第27話 生中継の準備、このまま進めてイイですか?

 柳瀬Dが編集室を出ると、ちょうど廊下にAD白崎の背中を見かけた。


「おい白崎、もう戻ってたのか。調整の方どうなった?」


 追いついて声を掛けると、彼女はにやりと笑って頷いた。


「調整ならバッチリですよ。水曜夜七時開始でいいんですよね?」

「ああ。よし、これで後は越谷さんに報告して、ひたすら編集するだけだな」


 時間の問題が無事解決し、ホッと胸を撫で下ろす。

 しかしここで、まだやるべきことがあったと気付く。


「そうだ忘れてた、機材とそれを動かす人を集めないとじゃないか。来週水曜に空いてるやつ誰か居たかな……?」


 そう言ってスマホの電話帳を開く柳瀬Dに、AD白崎が「ふふ〜ん」と得意げな表情を見せる。


 何でこんな顔をしてるんだこいつは。

 柳瀬Dが訝しむ視線を送ると、新人ADが口を開いた。


「柳瀬さん、大丈夫です。その必要はありませんよ」

「は?」

「それはもう私が解決済みですから」

「どういうことだよ?」


 意味が分からず眉を寄せる。


「セッティングから当日の撮影まで全部セリーヌさんがやってくれることになったので、人は集めなくて平気になりました。だから大丈夫です」

「ええっ、嘘だろ? あのやる気の無いセリーヌさんが本当にそこまでやってくれるのか?」

「はい。ラノベで買収したのですっぽかされることは無いはずです」


 このAD、また随分と汚い手を……。

 しかし、こういう狡猾さこそテレビ業界で成功するために必要なのかもしれない。もしかしてこいつ、将来大物になるタイプか?

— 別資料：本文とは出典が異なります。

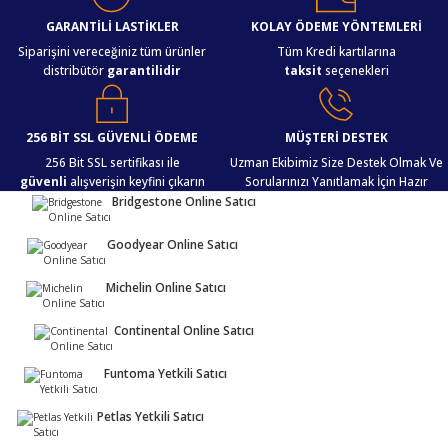
iletebilirsiniz.
Görüş ve önerileriniz için teşekkür ederiz.
GARANTİLİ LASTİKLER
KOLAY ÖDEME YÖNTEMLERİ
Siparişini vereceğiniz tüm ürünler
Tüm Kredi kartılarına
distribütör
garantilidir
taksit
seçenekleri
Ürün resmi kalitesiz, bozuk veya görüntülenemiyor.
Ürün açıklamasında eksik bilgiler bulunuyor.
Ürün bilgilerinde hatalar bulunuyor.
256 BİT SSL GÜVENLİ ÖDEME
MÜŞTERİ DESTEK
Ürün fiyatı diğer sitelerden daha pahalı.
256 Bit SSL sertifikası ile
Uzman Ekibimiz Size Destek Olmak Ve
güvenli
alışverişin keyfini çıkarın
Sorularınızı Yanıtlamak İçin Hazır
Bu ürüne benzer farklı alternatifler olmalı.
Bridgestone Online Satıcı
Goodyear Online Satıcı
Michelin Online Satıcı
Gönder
Continental Online Satıcı
Funtoma Yetkili Satıcı
Petlas Yetkili Satıcı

「とにかく、あとは来週に向けて深夜特番で盛り上げていくだけですよ!」

「そうだな。それじゃ、早く越谷さんに現状を報告しよう。どこにいるか分かるか?」

「越谷チーフなら多分デスクにいると思いますけど」


 と言うことなので、柳瀬DとAD白崎は越谷チーフPを探して制作局フロアへと向かった。




「越谷さん、お疲れ様です」

「おお柳瀬、お疲れ。編成の変更はゴーサイン出たぞ。そっちはどうだ?」


 柳瀬Dの呼びかけに、デスクでノートパソコンのキーボードを叩いていた越谷チーフPは答えながら立ち上がるとこちらに歩み寄ってくる。


「とりあえず一本目の編集は終わりました」

「向こうの人と話をして、水曜夜七時から開始ってことで了解もらいました」


 二人が答えると、越谷チーフPは「そうかそうか」と腕を組んで頷く。


「ってことは、これから残りの編集とスタッフ集めやる感じ?」

「いえ、異世界の人に頼んだのでスタッフ集めは必要ないです」


 そう応じたAD白崎に、越谷チーフPが驚いた様子で問いかける。


「ちょっと待った、テレビカメラとか向こうの世界に無いでしょ? 生中継で失敗も出来ないんだから、素人には任せられないよ」


 それに対し、新人ADは笑顔を浮かべ言う。


「ああ、その辺は心配しなくて大丈夫です。私が頼んだ人は万物を理解する全知全能の観測者様なので」


 いやいや、セリーヌさん自分のこと全知全能なんて言ってたか?

 そもそもそんな雑な説明では越谷チーフPにどんな人か伝わらないだろう。


 何か補足説明をするべきかと思案していると、突然越谷チーフPは可笑しそうに笑いながら首を縦に振った。


「はははっ、異世界にはそんな神様みたいな人間がいるのか。それなら丸投げしても問題は無いかもな。白崎ちゃん、本当に信じていいんだよな?」

「はい、もちろんです!」


 越谷さん、そんな簡単に信じちゃうんですか?

 と思ったが、セリーヌさんの存在を信じてもらえたのは何よりだ。


 自信満々に言い切ったAD白崎の肩を越谷チーフPは軽く叩くと、最後に一言告げる。


「まずは深夜特番、成功させるぞ」

「「はい」」


 柳瀬DとAD白崎は気合いを入れ直し、再び準備に取り掛かった。